*What needs to be done*. The answer should consist of every line of the material, repeated verbatim.

*Data*.
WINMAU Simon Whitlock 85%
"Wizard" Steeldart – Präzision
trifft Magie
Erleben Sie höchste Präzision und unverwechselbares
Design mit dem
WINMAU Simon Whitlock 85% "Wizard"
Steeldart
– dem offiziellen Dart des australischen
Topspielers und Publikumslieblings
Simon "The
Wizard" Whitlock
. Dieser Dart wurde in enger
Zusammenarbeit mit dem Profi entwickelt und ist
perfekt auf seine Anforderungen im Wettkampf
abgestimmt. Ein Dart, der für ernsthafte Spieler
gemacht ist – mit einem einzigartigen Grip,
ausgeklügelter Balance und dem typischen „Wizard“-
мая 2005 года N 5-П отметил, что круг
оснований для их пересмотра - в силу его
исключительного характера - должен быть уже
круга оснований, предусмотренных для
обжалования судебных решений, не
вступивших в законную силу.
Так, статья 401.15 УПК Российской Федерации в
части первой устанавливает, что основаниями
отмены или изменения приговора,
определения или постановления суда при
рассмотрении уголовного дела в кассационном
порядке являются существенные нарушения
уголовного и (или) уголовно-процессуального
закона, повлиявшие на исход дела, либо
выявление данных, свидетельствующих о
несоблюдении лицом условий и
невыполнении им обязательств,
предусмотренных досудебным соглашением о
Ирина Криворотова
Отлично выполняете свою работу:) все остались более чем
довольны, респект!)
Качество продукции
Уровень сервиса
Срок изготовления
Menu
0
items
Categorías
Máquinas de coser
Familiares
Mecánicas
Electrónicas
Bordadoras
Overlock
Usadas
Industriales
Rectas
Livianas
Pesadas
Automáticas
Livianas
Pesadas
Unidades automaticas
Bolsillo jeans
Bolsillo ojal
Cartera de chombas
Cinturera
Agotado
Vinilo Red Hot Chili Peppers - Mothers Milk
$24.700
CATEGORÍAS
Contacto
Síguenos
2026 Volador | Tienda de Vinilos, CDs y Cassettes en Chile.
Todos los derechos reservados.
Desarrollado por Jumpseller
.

*Worked solution*.
WINMAU Simon Whitlock 85%
"Wizard" Steeldart – Präzision
trifft Magie
Erleben Sie höchste Präzision und unverwechselbares
Design mit dem
WINMAU Simon Whitlock 85% "Wizard"
Steeldart
– dem offiziellen Dart des australischen
Topspielers und Publikumslieblings
Simon "The
Wizard" Whitlock
. Dieser Dart wurde in enger
Zusammenarbeit mit dem Profi entwickelt und ist
perfekt auf seine Anforderungen im Wettkampf
abgestimmt. Ein Dart, der für ernsthafte Spieler
gemacht ist – mit einem einzigartigen Grip,
ausgeklügelter Balance und dem typischen „Wizard“-
мая 2005 года N 5-П отметил, что круг
оснований для их пересмотра - в силу его
исключительного характера - должен быть уже
круга оснований, предусмотренных для
обжалования судебных решений, не
вступивших в законную силу.
Так, статья 401.15 УПК Российской Федерации в
части первой устанавливает, что основаниями
отмены или изменения приговора,
определения или постановления суда при
рассмотрении уголовного дела в кассационном
порядке являются существенные нарушения
уголовного и (или) уголовно-процессуального
закона, повлиявшие на исход дела, либо
выявление данных, свидетельствующих о
несоблюдении лицом условий и
невыполнении им обязательств,
предусмотренных досудебным соглашением о
Ирина Криворотова
Отлично выполняете свою работу:) все остались более чем
довольны, респект!)
Качество продукции
Уровень сервиса
Срок изготовления
Menu
0
items
Categorías
Máquinas de coser
Familiares
Mecánicas
Electrónicas
Bordadoras
Overlock
Usadas
Industriales
Rectas
Livianas
Pesadas
Automáticas
Livianas
Pesadas
Unidades automaticas
Bolsillo jeans
Bolsillo ojal
Cartera de chombas
Cinturera
Agotado
Vinilo Red Hot Chili Peppers - Mothers Milk
$24.700
CATEGORÍAS
Contacto
Síguenos
2026 Volador | Tienda de Vinilos, CDs y Cassettes en Chile.
Todos los derechos reservados.
Desarrollado por Jumpseller
.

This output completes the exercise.